Claude Viter­bo : Pour moi, c’est lié à des ren­contres avec des ensei­gnants inté­res­sants. Mais je tiens sans doute aus­si de mon grand-père, qui a fait une par­tie de sa car­rière comme mathé­ma­ti­cien en Italie.

Jean-Michel Bony : Moi, j’ai été atti­ré très tôt par les sciences. Mais c’est seule­ment à Nor­male Sup que je me suis déci­dé : c’est là que j’ai décou­vert des mathé­ma­tiques vivantes. En pré­pa, on nous ser­vait des mathé­ma­tiques très anciennes, sur les­quelles il n’y avait plus de dis­cus­sion possible.

Claude Viter­bo : Quelque chose de pré­cui­si­né, en quelque sorte.

Est-ce qu’il y a, selon vous, une dimension créative ou poétique dans les mathématiques ?

Jean-Michel Bony : Créa­tive cer­tai­ne­ment, mais esthé­tique plu­tôt que poé­tique. Il y a de la beau­té dans la pure­té d’une solution.

Claude Viter­bo : La poé­sie ren­voie à quelque chose de dif­fé­rent, un aspect artis­tique qui ne me semble pas décrire ce que l’on éprouve.

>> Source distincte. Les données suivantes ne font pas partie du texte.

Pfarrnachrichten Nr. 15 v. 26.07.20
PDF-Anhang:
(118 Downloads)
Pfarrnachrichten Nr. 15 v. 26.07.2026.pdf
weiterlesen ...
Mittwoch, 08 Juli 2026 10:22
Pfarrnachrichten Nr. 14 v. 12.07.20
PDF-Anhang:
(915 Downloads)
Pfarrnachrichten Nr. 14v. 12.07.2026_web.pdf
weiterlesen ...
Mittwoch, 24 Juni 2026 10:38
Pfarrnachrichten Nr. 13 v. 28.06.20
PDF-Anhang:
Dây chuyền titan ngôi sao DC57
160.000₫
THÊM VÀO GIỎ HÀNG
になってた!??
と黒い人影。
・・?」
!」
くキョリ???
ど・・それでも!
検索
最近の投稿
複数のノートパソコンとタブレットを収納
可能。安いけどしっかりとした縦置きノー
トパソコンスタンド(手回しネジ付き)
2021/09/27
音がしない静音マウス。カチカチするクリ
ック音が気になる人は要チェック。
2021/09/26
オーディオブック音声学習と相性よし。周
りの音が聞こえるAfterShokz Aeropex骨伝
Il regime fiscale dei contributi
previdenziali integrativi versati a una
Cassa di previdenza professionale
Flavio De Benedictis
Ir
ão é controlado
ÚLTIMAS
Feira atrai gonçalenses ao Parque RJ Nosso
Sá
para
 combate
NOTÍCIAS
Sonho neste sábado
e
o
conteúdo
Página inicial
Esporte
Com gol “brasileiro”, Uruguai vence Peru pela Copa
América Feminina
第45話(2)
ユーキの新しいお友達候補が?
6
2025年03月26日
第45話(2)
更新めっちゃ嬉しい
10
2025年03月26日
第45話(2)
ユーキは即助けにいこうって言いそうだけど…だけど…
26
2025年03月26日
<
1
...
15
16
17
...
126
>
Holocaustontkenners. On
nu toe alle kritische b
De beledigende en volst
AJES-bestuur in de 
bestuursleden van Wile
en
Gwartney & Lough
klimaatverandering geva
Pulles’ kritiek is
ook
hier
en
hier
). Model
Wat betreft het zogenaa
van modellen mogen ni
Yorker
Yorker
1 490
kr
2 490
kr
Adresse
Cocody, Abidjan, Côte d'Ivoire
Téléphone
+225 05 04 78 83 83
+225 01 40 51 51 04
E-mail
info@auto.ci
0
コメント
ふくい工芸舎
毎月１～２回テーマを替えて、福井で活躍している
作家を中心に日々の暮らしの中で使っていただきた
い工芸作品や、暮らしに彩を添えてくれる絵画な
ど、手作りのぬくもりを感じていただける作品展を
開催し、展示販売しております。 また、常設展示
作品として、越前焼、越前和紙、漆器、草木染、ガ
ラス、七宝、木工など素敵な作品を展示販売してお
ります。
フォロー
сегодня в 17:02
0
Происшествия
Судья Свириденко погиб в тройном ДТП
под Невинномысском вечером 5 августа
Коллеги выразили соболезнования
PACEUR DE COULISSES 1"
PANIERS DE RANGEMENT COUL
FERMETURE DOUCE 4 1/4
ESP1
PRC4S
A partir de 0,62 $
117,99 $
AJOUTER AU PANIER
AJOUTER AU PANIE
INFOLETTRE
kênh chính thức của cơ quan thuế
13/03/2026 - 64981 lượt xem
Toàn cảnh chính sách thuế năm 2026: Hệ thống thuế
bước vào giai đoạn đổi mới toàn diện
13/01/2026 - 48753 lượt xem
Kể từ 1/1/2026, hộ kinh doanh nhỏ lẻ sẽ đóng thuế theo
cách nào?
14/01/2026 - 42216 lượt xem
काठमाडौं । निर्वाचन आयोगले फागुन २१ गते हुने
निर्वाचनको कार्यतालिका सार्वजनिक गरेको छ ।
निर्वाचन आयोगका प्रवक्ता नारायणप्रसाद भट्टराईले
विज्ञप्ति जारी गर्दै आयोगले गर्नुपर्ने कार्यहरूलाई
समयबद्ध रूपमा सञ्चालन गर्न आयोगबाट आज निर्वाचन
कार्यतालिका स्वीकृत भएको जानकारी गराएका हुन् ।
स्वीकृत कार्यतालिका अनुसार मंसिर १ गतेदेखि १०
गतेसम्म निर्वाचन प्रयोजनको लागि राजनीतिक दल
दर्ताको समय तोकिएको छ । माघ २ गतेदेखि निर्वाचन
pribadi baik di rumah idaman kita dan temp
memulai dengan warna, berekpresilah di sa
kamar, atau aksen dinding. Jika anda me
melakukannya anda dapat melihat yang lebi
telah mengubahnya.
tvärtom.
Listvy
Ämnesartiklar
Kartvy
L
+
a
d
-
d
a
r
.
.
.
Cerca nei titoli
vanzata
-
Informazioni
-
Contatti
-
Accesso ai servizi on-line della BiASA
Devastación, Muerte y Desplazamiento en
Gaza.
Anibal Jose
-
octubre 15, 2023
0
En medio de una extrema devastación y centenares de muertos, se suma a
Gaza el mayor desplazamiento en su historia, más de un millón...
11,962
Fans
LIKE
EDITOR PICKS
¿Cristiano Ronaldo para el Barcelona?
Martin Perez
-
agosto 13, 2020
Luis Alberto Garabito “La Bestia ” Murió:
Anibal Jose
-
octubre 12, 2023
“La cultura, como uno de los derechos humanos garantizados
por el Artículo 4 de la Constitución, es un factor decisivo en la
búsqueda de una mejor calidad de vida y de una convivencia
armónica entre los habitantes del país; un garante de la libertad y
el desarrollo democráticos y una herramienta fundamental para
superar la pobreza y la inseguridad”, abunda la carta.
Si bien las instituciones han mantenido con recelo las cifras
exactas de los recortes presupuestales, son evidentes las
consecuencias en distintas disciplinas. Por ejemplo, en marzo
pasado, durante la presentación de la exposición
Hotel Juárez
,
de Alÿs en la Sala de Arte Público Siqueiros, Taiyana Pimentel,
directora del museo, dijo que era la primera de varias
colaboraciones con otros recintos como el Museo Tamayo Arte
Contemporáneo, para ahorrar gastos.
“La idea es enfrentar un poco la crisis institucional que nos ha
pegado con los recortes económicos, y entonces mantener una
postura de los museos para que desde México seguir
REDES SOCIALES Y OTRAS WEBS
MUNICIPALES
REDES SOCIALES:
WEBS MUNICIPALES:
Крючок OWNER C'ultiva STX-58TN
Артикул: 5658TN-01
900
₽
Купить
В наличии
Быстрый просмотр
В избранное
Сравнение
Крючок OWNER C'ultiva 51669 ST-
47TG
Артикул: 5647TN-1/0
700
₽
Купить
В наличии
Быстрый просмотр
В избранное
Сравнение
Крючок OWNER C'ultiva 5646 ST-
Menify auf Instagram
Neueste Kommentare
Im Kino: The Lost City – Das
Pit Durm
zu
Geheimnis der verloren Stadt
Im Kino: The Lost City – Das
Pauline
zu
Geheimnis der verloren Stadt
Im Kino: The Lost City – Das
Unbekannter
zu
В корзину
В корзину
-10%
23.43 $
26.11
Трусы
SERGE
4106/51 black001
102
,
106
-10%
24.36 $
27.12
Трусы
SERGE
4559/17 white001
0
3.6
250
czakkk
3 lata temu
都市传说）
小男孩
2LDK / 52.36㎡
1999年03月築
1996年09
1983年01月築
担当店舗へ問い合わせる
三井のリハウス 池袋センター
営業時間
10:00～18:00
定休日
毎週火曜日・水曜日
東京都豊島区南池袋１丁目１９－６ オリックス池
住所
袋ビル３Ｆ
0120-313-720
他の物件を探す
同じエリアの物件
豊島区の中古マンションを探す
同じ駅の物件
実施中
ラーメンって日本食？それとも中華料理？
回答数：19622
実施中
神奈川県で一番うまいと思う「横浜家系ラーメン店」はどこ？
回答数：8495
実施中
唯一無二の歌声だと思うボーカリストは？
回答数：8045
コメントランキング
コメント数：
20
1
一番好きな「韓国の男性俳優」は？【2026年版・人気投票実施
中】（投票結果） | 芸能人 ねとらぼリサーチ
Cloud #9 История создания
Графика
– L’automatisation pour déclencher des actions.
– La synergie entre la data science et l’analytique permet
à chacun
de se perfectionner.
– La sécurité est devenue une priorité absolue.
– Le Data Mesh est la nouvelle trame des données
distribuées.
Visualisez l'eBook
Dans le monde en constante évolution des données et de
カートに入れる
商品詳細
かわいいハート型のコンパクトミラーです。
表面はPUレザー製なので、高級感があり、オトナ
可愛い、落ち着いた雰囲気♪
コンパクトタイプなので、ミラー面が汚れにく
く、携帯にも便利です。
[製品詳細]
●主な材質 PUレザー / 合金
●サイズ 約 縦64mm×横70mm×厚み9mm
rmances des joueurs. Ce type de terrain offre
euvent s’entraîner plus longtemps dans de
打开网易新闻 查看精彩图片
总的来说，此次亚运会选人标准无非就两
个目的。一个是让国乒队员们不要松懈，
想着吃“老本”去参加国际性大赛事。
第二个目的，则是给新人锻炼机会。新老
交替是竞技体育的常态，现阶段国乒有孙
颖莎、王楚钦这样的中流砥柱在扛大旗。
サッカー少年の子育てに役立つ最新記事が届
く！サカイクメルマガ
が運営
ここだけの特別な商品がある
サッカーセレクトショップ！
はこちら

Enfin, sur le plan psychologique, est-ce que faire carrière dans une discipline très ésotérique ne vous donne pas en société un sentiment d’isolement ?

Jean-Michel Bony : Non, nous sommes capables de par­ler d’autre chose ! (rires)

Claude Viter­bo : Ce n’est pas un incon­vé­nient, d’ailleurs. Les gens qui ne parlent que de leur tra­vail, même quand il est com­pré­hen­sible par tous, sont en géné­ral très ennuyeux. Je me demande si notre métier ne nous oblige pas à une ouver­ture sociale plu­tôt béné­fique ! (rires)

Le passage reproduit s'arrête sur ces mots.